ハヤメは実は随分前から肺ガンを患っていたらしい。
ヒロ達が里を後にして、ユニオンに帰った次の日から、ヒロには新たな試練が
待ち構えて居るのである。
約五か月のアメリカ滞在の後の、メディカルチェック、エージェントは長期の
海外任務の後は、必ずメディカルチェックを行う。
ヒロには悪い予感が浮かんで来る、友歌の妹(ヒロには義理の妹)の
ユリである。
チェックにはユリが待ち構えていた【ヒロ君、お帰り、体調はどう?】と聞く。
ヒロは【疲れは有るけど別に普通だよ】と答える。
ユリは【ふーん、まあ調べたら解るわ】と言う。
そして血液を採取したり、基本的な検査をした後、また新しい機器を使った初めて
受ける検査を色々されるので有る。
ヒロは基本、検査なる物が大嫌いだ。
だいたい医者に俺の何が解る、どうせ死ぬ時は死ぬ。
検査しまくり、結局原因が解らず、弱って行く患者も沢山いる。
また自分の自己回復で、回復していく人間も居る、人間は一人一人体質や生活の
スタイルが違うのを数値だけで語るなボケと思ってる。
これは有る医学者で脳科学者、解剖学者の意見を過大解釈してその思想に成ったが
今の医者に欠けてる部分を示した論でもある。
ユリは散々調べた後、【ふーん、ちゃんと修行はしていたんだ】と言う。
ヒロは【こっちは自分たちの命が掛かっているからな】と言うと
【でもちょっと弊害も現れてるね】とユリが言う。
ヒロが【何の事だ】と聞くと【自立神経がやはり交感神経に傾き、バランス悪いね
ヒロ君コントロールが下手なのね、ロンさんと言う人はパーフエクトと言っても
過言じゃ無かったと】ユリが答える。
ヒロが【ロンもこの検査を?】と言うと【凄く興味を持ってくれたよ、ヒロ君と
違って頭良くて、理解力も早いよね】と言う。
ヒロが【一緒にするな、あいつは仙人だから何でも悟ったふりをしているんじゃ
無いか?】と言うとユリは【ヒロ君が頭悪いだけだと思う】と思い切り言葉で
心臓をえぐる。
ヒロの表情が固まるとユリが【そうそう、そう言う所ヨ】と言う。
ヒロが【何がそう言う所だ、誰でもバカ扱い荒れたらこんな顔になる】と言うと。
ユリは【今、物凄い自律神経がコントロール出来て無いよね、ロンさんに化勁とか
言うの習っているんでしょ、心の化勁がなっちゃ無いよねヒロ君は】と言う。
いつもロンに言われている事では有る。
ユリは【まあそれはさておき、これから戦う最中に、極限の脳の出力から、副交換神経優位に変われるトレーニングをやる、あの渡したスーツは交感神経を高めた感覚を
知って貰う為も有ったの】と言う、ユリが言うのはイメージと呼吸で、自分をよりコントロール下に置くためのものらしい。
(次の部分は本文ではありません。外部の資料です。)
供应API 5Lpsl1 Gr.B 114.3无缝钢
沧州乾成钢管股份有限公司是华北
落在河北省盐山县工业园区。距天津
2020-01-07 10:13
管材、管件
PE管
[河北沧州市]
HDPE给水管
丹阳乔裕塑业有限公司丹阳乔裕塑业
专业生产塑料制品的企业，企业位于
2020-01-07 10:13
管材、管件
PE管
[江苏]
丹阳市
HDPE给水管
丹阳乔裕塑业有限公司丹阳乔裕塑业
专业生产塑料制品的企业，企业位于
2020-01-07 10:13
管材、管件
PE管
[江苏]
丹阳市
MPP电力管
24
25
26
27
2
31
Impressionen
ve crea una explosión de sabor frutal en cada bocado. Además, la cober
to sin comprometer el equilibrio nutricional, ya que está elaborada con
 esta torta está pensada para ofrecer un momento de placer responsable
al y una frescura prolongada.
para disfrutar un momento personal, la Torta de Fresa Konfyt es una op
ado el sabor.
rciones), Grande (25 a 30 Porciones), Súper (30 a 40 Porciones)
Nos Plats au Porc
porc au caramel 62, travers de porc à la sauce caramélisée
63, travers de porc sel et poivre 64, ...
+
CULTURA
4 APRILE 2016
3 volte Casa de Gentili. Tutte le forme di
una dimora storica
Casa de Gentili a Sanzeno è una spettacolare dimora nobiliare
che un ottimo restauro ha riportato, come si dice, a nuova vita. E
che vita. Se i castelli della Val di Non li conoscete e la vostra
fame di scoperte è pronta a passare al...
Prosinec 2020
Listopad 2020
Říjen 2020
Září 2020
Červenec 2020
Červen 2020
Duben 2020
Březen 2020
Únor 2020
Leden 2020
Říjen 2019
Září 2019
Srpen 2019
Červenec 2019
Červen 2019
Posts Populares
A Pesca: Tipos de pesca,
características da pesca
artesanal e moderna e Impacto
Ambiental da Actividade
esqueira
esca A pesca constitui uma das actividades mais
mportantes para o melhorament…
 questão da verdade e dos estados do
トレーニングで究極の爆発力を呼吸と脳の力で発揮できるように、脳の
イメージを使って体に教育する機材らしい。
普通は何十年と掛けて、ひと握りの武術家が会得しうる技術を、早急に機械で行う
ことが良いのだろうか、不安がある。
ヒロは【ユリちゃん、俺、死なないよな?】と聞くとユリは
【人はいつか死ぬんじゃない】と答える、ヒロが【いや、そお言う事じゃ
無くてこのトレーニングで死なないよな】と聞く。
ユリが【やってみて、危なければ止めれば良いんじゃない】と言う。
ヒロが青い顔でこわばると【ヒロ君さ、友歌ちゃんを助けたいんでしょ】と言う。
ヒロが【会いに行けるのか】と聞くと【今すぐじゃ無いけど
近いうちに合えると思う】と言う。
また【でもヒロ君死ぬかもよ】と言うとヒロは【危険はいつもの事だ友歌を助ける
なら危険も承知する】と答える。
それからその機材のトレーニングは先ず週一からスタートした。
このトレーニングは肉体より脳の疲れが極端に強い、上手くコントロール出来て
いない証拠だと言う。
一か月目は週一、二か月目から週二回のトレーニングになった。
朝は娘達と修行、午前か午後にアカデミーで講師を娘達と行い、
自分の修行もこなした。
エリカはヒトミがつけた家庭教師で猛勉強している。
十二月に入り年末が近づいた頃、休息日にヒロはヒトミの使いで自分が通った大学に
娘達三人を連れて訪れた。
エリカにも息抜きに成ると言うので、ヒトミに頼まれたのだ。
恩師の浜にお歳暮を、直接持って行くためである。
彼女は国際的に活躍する、国際経済学者で、武術一辺倒だったヒロを大学に
入学できるまで教え、四年間、英語と経済、歴史、自然科学をスパルタで学ばせた
恩師である。
ヒロがウイスキーやロック、ジャズ等を好きに成ったのも彼女の影響である。
お歳暮にはグレンファークラス25年とアベラワーの27年を持って行った。
浜は【ヒトミ先生には、いつも頂いて申し訳ないと伝えておいて】と礼を言う。
そして【ところでアンタから最近、音沙汰無いけど、どう言う訳?】と言う。
ヒロは【最近海外が多くて】と言い訳をする。
浜は【海外が多い割に土産を送って来ないのはどうしてかな】と言う。
ヒロは彼女に感謝はしているが、頭が上がらず、苦手なのである。
その上その日、研究データーの打ち込みまでゼミ生と一緒にやらされた。
娘たちは大学のキャンパスと言うものを初めて訪れた。
自分たちと同世代の男女が、沢山学んで授業が終わると、一緒に学舎を移動
するのを三人で眺めていた。
ヒロがようやくゼミから抜け出し、娘達と合流したのは夕方前である。
ヒロ達はキャンパスを出て、少し早いが街の炉端焼きの店に顔を出した。
学生時代に良く食べに来た店である。
安価だが魚に拘り、丁寧に炭火で焼き上げる、そして、ここで使う塩は美樹の育った里で取れた自然の塩である、ユニオンを通じて魚や塩を仕入れて居る。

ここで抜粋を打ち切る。